Eurasia note #27 - Ukraine's First Casualty is Truth
One woman's resilience exposes the lies of press and military jocks
One woman’s story captures humans’ internal strength and the meaning of place.
Propaganda leads us to find fault in ourselves and project it on others.
Self-hate is central to control, internal not external: resist and overcome.
Can we imagine ourselves in her place, and break the ties that bind?
And does an analytic mind tell us something we’re keen to ignore?
Tbilisi, Mar 1, 2022
Three days before the Russians arrived, Ukraine amplified its bombardment of Donetsk. An economics lecturer called Galina, a woman of 65, texted her friend (whom I know): “Ira, it is very scary. They are putting us into the ground.”
She had refused to leave with her daughter and grandchildren back in 2014. “Someone needs to teach,” she said. Her Siberian sinew led her to stay on — even last month when engineers opened a damaged railway line and rescued women and children by train. She is still in Donetsk.
Her story is personal to me and her circle but given wider publicity it would soon attract partisans — detractors would traduce her words or attack the woman; those finding the vignette useful to their cause would promote it.
Propaganda works because of the othering of people, the trick of distancing those like ourselves. But to do so it must alienate us from our own being so that we no longer recognize ourself in others. Thus we hate ourself and project that hate on them.

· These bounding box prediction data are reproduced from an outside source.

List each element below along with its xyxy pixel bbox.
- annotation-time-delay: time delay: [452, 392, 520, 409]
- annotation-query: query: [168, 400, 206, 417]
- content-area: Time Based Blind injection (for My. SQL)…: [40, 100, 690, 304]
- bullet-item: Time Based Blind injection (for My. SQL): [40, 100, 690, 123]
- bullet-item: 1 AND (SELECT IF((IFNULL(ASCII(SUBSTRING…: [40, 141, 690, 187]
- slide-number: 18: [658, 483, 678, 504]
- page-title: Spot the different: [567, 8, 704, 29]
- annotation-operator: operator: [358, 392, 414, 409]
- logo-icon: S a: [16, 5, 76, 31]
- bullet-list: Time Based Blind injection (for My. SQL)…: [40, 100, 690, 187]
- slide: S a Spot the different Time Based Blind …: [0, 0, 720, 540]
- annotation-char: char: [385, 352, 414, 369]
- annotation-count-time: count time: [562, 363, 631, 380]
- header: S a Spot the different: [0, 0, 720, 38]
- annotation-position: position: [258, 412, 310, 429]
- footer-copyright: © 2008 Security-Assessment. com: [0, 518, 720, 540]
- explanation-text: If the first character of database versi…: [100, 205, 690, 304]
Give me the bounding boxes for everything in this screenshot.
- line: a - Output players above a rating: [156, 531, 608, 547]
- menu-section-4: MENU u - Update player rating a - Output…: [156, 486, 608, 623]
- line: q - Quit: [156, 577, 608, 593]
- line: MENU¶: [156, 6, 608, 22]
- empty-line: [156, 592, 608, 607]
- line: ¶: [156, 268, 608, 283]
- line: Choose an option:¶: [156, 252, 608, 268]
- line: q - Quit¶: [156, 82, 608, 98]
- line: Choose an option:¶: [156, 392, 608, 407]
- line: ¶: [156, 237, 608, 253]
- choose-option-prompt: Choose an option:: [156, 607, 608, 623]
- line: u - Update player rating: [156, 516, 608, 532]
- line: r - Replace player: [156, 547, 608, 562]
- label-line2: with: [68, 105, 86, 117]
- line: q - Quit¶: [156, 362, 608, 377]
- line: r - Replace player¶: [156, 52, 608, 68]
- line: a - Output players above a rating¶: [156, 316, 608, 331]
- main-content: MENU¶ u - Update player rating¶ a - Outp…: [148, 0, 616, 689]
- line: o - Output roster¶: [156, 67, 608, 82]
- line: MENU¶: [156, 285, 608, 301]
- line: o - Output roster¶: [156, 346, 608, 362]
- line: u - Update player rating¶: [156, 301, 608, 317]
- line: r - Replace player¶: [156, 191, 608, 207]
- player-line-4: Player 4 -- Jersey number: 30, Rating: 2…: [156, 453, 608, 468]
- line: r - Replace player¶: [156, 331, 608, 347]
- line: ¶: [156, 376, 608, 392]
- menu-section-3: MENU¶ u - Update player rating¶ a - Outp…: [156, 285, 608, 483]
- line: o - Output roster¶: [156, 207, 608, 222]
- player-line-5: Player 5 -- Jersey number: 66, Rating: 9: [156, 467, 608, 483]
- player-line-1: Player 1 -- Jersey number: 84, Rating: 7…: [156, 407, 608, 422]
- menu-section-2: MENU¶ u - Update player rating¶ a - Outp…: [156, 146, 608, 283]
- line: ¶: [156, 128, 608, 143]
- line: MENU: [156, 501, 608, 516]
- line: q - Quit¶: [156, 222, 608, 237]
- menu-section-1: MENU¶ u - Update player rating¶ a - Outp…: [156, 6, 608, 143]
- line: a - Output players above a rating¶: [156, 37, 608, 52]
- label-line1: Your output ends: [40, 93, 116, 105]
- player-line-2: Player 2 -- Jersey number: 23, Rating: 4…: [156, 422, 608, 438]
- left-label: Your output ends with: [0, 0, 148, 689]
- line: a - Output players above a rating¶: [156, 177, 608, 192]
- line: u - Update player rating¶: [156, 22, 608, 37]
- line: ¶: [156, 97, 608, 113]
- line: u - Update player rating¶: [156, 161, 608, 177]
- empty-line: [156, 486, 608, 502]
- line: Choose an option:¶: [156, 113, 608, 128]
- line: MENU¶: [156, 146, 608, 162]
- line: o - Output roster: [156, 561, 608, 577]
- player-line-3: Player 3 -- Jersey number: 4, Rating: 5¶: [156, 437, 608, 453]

This seems to be why propaganda is always accompanied by vituperation. It is not enough to say “they're wrong” and have done with it. You must scowl, spit and point, work oneself into paroxysms of righteousness — and in the end, pin a badge on them.
The first casualty of war is truth. It is one of the few incontrovertible aphorisms.
Most people would agree they’re probably being lied to, even while they chant to the mendacities of the television monitor. Even the anchor, pro-noun-cing words from a teleprompter, has no idea if his words speak truth.
The presenters’ words are as meaningless as if a dog walker in Hoboken paused in front of a store, watching jaws masticate mutely from banks of screens.
You know it’s not authentic. Like a powdered caffè latte in a cardboard cup we take a “lie to go” — the counterfeit will do for now.
It is a comfort blanket; a version of events to explain “out there.” Like an eiderdown of old, it has an embroidered image in one corner that you remember through the half-closed eyes of a child just before sleep.
If information can change our perception, can we counter it by imagining ourselves in the place of the teacher I mention above, and break the ties that bind?
Consciousness dawns
The screen flickers like moonbeam on wall during a restless night, casting a frame of changing topography in snatches of wakefulness. It tells us nothing about the coming day; it may as well be a different world.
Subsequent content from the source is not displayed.